● WHAT IS NEEDED: Repeat verbatim every line of the material, beginning at the line that holds "What do you see at coordinates (1280, 820)" and ending at its last line.

● DATA LISTING:
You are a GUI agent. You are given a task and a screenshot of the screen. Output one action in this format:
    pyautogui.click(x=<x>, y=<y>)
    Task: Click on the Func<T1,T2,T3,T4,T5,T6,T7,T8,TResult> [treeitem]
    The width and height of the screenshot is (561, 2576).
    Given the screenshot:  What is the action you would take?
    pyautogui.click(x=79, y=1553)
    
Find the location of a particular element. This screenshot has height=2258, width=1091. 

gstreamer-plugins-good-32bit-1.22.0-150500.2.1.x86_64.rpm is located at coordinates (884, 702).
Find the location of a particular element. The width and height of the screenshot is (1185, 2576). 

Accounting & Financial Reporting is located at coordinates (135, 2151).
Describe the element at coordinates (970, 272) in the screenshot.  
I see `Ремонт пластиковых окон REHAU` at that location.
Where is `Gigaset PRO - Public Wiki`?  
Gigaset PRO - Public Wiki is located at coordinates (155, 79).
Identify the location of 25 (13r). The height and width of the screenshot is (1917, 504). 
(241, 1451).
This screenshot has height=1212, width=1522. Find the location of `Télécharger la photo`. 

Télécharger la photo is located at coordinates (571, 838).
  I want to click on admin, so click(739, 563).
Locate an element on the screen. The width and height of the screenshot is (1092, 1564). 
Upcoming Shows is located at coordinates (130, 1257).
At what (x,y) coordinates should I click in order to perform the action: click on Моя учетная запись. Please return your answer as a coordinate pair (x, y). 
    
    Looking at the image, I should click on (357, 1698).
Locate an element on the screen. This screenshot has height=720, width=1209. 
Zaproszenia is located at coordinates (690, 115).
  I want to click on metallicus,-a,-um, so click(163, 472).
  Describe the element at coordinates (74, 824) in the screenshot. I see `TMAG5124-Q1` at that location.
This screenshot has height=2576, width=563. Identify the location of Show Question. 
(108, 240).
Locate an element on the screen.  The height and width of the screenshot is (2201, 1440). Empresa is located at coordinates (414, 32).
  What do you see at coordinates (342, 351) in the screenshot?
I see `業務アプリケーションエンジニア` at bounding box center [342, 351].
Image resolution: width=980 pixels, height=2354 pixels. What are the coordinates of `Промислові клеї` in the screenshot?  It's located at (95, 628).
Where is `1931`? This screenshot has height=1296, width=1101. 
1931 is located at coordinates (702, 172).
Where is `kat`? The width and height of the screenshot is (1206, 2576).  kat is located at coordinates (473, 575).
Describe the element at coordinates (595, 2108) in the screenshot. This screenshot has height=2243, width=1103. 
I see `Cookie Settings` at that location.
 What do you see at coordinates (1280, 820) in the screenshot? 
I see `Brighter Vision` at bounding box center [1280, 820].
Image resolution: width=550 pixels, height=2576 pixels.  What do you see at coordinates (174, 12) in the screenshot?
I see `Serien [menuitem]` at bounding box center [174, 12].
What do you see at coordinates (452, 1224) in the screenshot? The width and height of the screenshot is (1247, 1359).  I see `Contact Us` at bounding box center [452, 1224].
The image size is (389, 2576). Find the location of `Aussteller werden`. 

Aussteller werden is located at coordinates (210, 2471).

● REPLY:
 What do you see at coordinates (1280, 820) in the screenshot? 
I see `Brighter Vision` at bounding box center [1280, 820].
Image resolution: width=550 pixels, height=2576 pixels.  What do you see at coordinates (174, 12) in the screenshot?
I see `Serien [menuitem]` at bounding box center [174, 12].
What do you see at coordinates (452, 1224) in the screenshot? The width and height of the screenshot is (1247, 1359).  I see `Contact Us` at bounding box center [452, 1224].
The image size is (389, 2576). Find the location of `Aussteller werden`. 

Aussteller werden is located at coordinates (210, 2471).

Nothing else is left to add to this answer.